Q: A few years ago, Share Our Strength decided to focus on a single goal: Eliminating childhood hunger in the U.S. That’s when you launched the No Kid Hungry campaign. Why this laser focus?

There’s a writer named Jonathan Kozol who says that you should pick battles that are big enough to matter, but small enough to win. We realized that childhood hunger in the U.S. is a solvable problem. When it comes to hungry kids we know it’s not lack of food – there is plenty of food in this country. Rather, it’s because we have not done a good job connecting hungry kids to programs they are eligible for. Programs like school breakfasts were being underutilized by 50%!

I just got back from the El Monte school district in L.A. There are 7,000 kids in the district. 2,500 are homeless, mostly Hispanic and Asian. Many of their parents are immigrants. In the past, this would have been a prescription for these kids to be hungry. But they are not. They get school breakfast, lunch, and an afternoon snack, which some turn into dinner. This is the first time ever this has been done there. The meals are all 100% federally reimbursed. We are breaking the cycle of hunger.

Q: How has your work changed over the last 3 years, with an occupant of the White House who seems to be hostile towards poor children?
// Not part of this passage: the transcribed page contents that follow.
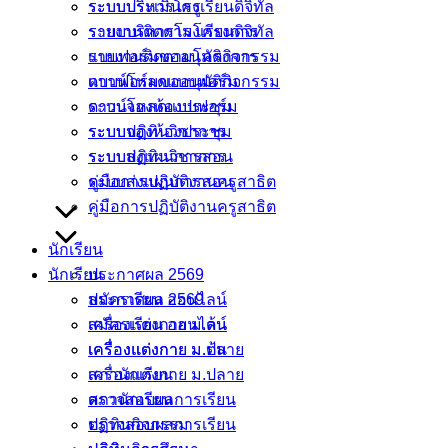
ระบบประเมินครู
ระบบบริหารโรงเรียนดิจิทัล
ระบบบริหารโรงเรียนดิจิทัล
รายงานติดตามโครงการ
รายงานติดตามโครงการ
เเบบฟอร์มขออนุมัติกิจกรรม
เเบบฟอร์มขออนุมัติกิจกรรม
ดาวน์โหลดแบบฟอร์ม
ดาวน์โหลดแบบฟอร์ม
ระบบจองห้องประชุม
ระบบจองห้องประชุม
ระบบปฏิทินวิชาการ
ระบบปฏิทินวิชาการ
ระบบส่งแผนการสอน
ระบบส่งแผนการสอน
คู่มือการปฏิบัติงานครูสาธิต
คู่มือการปฏิบัติงานครูสาธิต
นักเรียน
นักเรียน
ประกาศผล 2569
ประกาศผล 2569
สมัครเรียน ออนไลน์
สมัครเรียน ออนไลน์
เครื่องแต่งกาย ม.ต้น
เครื่องแต่งกาย ม.ต้น
เครื่องแต่งกาย ม.ปลาย
เครื่องแต่งกาย ม.ปลาย
สภานักเรียน
สภานักเรียน
ตรวจสอบผลการเรียน
ตรวจสอบผลการเรียน
ปฏิทินกิจกรรม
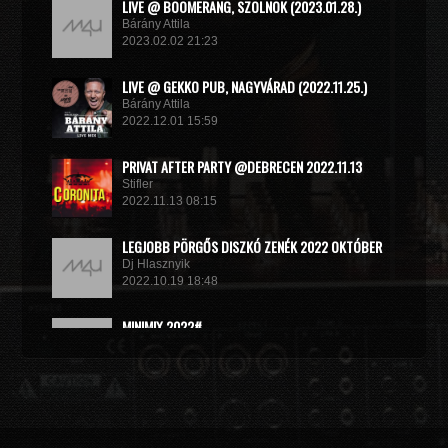
LIVE @ BOOMERANG, SZOLNOK (2023.01.28.)
Bárány Attila
2023.02.02 21:23
LIVE @ GEKKO PUB, NAGYVÁRAD (2022.11.25.)
Bárány Attila
2022.12.01 15:59
PRIVAT AFTER PARTY @DEBRECEN 2022.11.13
Stifler
2022.11.13 08:15
LEGJOBB PÖRGŐS DISZKÓ ZENÉK 2022 OKTÓBER
Dj Hlasznyik
2022.10.19 18:48
MINIMIX 2022#
DJ RADEK
2022.09.02 10:40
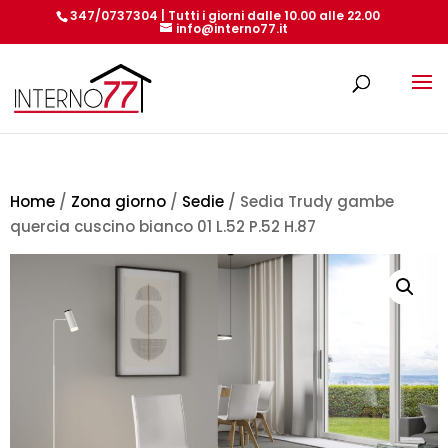
347/0737304 | Tutti i giorni dalle 10.00 alle 22.00
info@interno77.it
Products
search
Home
/
Zona giorno
/
Sedie
/ Sedia Trudy gambe
quercia cuscino bianco 01 L.52 P.52 H.87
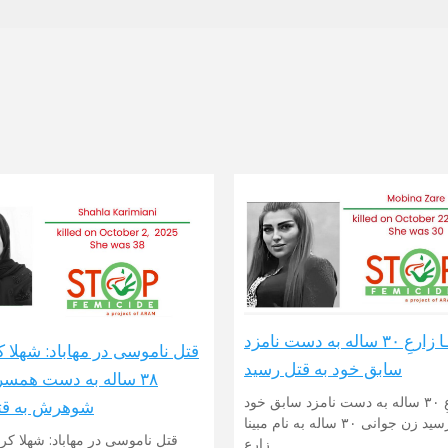
مبینـا زارعِ ۳۰ ساله به دست نامزد
قتل ناموسی در مهاباد: شهلا ک
سابق خود به قتل رسید
۳۸ ساله به دست همسر 
مبینـا زارعِ ۳۰ ساله به دست نامزد سابق خود
شوهرش به قت
به قتل رسید زن جوانی ۳۰ ساله به نام مبینا
زارع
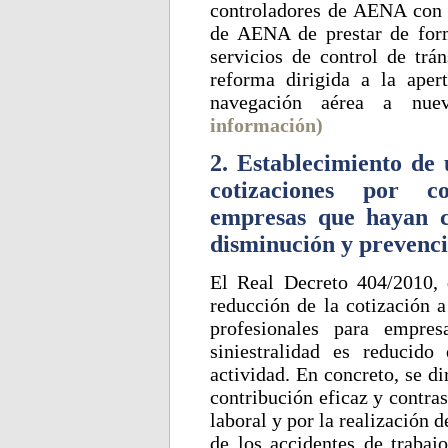
controladores de AENA con l
de AENA de prestar de form
servicios de control de trá
reforma dirigida a la aper
navegación aérea a nuev
información)
2. Establecimiento de 
cotizaciones por co
empresas que hayan c
disminución y prevenció
El Real Decreto 404/2010,
reducción de la cotización a
profesionales para empre
siniestralidad es reducid
actividad. En concreto, se d
contribución eficaz y contras
laboral y por la realización 
de los accidentes de trabaj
Well, it certainly helps to have a friend in the Administration, which we had with Obama and his Secretary of Agriculture Tom Vilsack, who used his bully pulpit to advance our work. We  lack that now. Under Trump, we spend a lot of time on defensive battles, making sure school meals are protected.

Truthfully though, this Administration’s incompetence has worked in our favor. They don’t get done a lot of what they say they will do. The Administration’s threats to school meals and the SNAP program (food stamps) are sometimes intended as comments designed for political purposes, and not necessarily something Congress will pass, certainly not the House. Also, it’s important to know that almost all of what we do is at state level. It matters who the Governor is, and they just don’t seem to have the appetite to hurt people that Trump has. We work well with GOP and liberal Governors, which is encouraging.

Q: If Trump invited you to meet with him at the White House, would you go?  

Yes – if I had the opportunity to tell him his incompetence and corruption are damaging our country, I would tell him that. And I would tell him why these food programs work. But I am skeptical that he would listen. I would not go as one of his props.

Q: Would you shake Trump’s hand?

Yes. But only If I had a bottle of Purell.

Q: Tell me some Good News.

I am hopeful that we are going to be successful in ending childhood hunger within the next 10 years. This will be an historic achievement, one that will give people confidence to climb the next higher hill, to address another symptom of poverty. We’ll be able to do this because we have bipartisan support. And by the time we do it, we will have a series of best practices that we can apply to other problems. There will be an enormous ripple effect.